All this while, the emperor seemed quite happy to prolong his standoff with the protesters. However, like all protests in all countries, the longer the protest drags on, the more likely for it to be hijacked by some radical elements with ulterior motives. As the protest dragged on to the 6th day, the impatient protesters upped the ante by giving the prime minister the ultimatum to resign within 24 hours; otherwise they would escalate the protest by occupying his residence.

Taking an analogy, a rope will definitely break at some point when it is pulled in opposite directions by two horses. With both sides refusing to give way and talk to each other, it was just a matter of time for the unrest to spiral out of control. After the deadline set by the protesters had passed, the prime minister still refused to step down. As the standoff continued, the protesters became more impatient. Led by a group of radical elements, they began storming the prime minister's residence.

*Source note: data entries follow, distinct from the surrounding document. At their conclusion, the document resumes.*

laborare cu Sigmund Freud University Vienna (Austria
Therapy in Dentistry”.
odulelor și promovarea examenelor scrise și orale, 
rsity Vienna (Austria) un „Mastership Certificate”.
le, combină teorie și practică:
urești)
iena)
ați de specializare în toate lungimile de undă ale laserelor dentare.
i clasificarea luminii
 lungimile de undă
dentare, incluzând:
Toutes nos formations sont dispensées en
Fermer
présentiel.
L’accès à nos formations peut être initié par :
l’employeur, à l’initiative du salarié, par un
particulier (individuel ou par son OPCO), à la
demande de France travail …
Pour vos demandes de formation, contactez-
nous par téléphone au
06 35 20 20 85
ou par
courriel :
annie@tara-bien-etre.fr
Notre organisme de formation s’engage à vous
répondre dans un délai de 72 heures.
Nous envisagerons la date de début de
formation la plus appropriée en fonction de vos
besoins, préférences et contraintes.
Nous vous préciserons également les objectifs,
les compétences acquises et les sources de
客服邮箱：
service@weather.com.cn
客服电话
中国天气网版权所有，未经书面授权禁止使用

This act was regarded by the emperor as a rebellion and was the last straw that broke the camel's back. Troops were sent out to crush the protest, resulting in heavy casualties on the protesters."

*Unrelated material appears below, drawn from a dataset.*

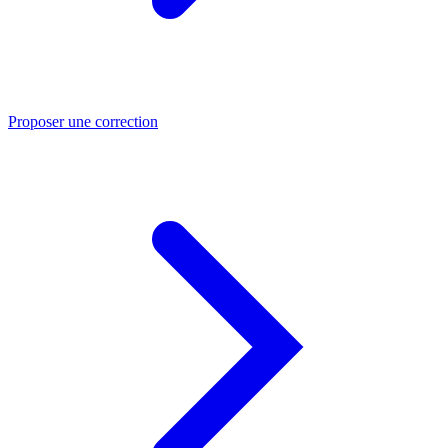
Proposer une correction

On hearing the tragic ending of the fairy tale, all the children, especially the girls, began weeping loudly: "Agong, you are very naughty. You are as nasty as the emperor. Why don't you end the story in the usual way of 'living happily ever after'?" All of them ran home, crying loudly.

All this while, Uncle listened quietly without showing any expression on his face. After all the children had left, he laughed loudly.

Agong asked: "Why are you laughing while the children are crying all the way home?"

Uncle replied, "When two stubborn bulls charge at each other in a china shop, what else can I do but to step aside and laugh at their folly? By the way, why not simply humour the children by giving your fairy tale a happy ending?"

Agong replied, "The ending of this story is the most difficult I have ever encountered in my storytelling. I was struggling so hard in my mind how to end the fairy tale that I fell asleep halfway during my 'big business' in the toilet.

Both of us are old enough to have experienced the realities and vicissitudes of life. At first I thought of giving my fairy tale a happy ending, but I changed my mind on second thought because I realized that such a prolonged standoff often results in tragedy. My friend, both of us had been to the big cities in our youth. There we came across foreigners and their literature. In the process of struggling to decide the ending for my fairy tale, I suddenly remembered two memorable lines in Shakespeare's King Lear, likening the gods to immature, uncaring, unjust children, and man to insignificant flies, creatures subject to sportful cruelty:

"As flies to wanton boys are we to the gods,
They kill us for their sport."

As often in real life, we find no fairies but the Unseen Hand of Destiny that manipulates us to become victims of folly, greed, selfishness, obstinacy and naivety. We always forget the lessons of history and pay staggering cost in repeating mistakes after mistakes.

Neither side can be a winner in a political unrest. The real losers will be the people and the country. A prolonged political unrest could set the country back a few decades.

Similarly, staging a revolution is not as simple as changing one's clothes or mowing the weeds in one's garden and wait for a better tomorrow. A revolution, together with prolonged civil wars, could cost millions of lives, split the country and set it back a few centuries with possible loss of territories.

Like the gods killing man for their sport, a writer or a storyteller can also do likewise with the characters in his story. However, I give my fairy tale a tragic ending not for the fun of it but for the reality of life. When both conflicting parties refuse to give way to each other, speeding towards each other on a collision course. In such circumstances, tragedy is unavoidable."